(Assignment): Note each line in the data below that holds "Brasil", and copy it.

(Extracted data):
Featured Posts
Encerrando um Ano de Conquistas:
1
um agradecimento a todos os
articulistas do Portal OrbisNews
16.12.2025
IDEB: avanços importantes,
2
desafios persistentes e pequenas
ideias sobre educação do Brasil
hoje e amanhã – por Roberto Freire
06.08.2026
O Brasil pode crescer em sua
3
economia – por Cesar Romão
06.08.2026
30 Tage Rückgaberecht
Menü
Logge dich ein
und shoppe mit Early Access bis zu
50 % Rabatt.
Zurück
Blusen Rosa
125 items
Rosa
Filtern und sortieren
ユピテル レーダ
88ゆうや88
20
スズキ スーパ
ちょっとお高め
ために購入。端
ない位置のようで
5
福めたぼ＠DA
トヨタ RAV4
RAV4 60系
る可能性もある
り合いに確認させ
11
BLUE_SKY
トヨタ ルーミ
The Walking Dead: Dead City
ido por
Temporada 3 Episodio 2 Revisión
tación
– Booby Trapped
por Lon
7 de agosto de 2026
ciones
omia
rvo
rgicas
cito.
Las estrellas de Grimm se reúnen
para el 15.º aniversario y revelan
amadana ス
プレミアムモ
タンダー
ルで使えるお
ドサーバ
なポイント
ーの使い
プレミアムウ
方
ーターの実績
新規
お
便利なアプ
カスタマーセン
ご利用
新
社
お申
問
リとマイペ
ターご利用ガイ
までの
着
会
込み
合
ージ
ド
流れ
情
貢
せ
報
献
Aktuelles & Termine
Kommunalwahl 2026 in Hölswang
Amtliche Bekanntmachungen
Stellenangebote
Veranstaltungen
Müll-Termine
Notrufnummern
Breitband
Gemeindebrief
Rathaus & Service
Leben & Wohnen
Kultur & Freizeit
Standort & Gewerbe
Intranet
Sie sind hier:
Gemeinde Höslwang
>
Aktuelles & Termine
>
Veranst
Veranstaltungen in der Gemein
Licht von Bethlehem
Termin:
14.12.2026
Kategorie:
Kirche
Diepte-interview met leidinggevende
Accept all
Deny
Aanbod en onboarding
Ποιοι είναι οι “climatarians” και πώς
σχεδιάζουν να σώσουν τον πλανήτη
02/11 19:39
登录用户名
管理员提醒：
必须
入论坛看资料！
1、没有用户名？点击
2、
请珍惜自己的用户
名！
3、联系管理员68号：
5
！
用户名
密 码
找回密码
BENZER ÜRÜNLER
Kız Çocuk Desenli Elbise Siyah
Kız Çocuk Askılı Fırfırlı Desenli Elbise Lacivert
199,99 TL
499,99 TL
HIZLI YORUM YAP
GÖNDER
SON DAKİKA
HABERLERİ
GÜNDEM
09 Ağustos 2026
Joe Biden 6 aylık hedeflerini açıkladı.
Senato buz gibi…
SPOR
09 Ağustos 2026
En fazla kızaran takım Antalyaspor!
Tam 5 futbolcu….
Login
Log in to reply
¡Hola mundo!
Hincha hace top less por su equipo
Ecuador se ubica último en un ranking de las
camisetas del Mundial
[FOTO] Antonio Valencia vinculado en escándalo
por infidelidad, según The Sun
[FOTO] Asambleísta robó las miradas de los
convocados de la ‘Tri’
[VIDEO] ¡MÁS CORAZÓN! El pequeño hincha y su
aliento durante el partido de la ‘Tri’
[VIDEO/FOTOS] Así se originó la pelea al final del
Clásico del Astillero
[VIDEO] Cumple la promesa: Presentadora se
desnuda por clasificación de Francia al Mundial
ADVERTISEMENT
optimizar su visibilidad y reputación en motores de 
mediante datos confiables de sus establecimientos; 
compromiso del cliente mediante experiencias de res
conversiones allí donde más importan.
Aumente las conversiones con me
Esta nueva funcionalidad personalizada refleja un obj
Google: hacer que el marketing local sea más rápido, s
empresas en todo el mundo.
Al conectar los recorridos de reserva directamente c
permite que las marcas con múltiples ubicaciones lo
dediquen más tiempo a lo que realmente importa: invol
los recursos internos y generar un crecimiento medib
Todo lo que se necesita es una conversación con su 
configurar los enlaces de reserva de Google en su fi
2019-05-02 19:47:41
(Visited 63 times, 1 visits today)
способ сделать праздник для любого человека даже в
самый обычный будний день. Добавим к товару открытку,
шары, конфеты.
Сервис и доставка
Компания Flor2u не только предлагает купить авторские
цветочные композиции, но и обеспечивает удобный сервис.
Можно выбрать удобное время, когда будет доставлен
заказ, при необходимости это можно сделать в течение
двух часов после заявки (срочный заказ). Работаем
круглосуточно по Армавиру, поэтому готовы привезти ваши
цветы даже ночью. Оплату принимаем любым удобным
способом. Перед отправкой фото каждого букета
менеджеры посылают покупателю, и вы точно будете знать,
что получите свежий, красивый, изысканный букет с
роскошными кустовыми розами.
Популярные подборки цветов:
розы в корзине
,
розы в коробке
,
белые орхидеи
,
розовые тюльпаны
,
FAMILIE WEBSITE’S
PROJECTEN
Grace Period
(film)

(Expected answer):
ideias sobre educação do Brasil
O Brasil pode crescer em sua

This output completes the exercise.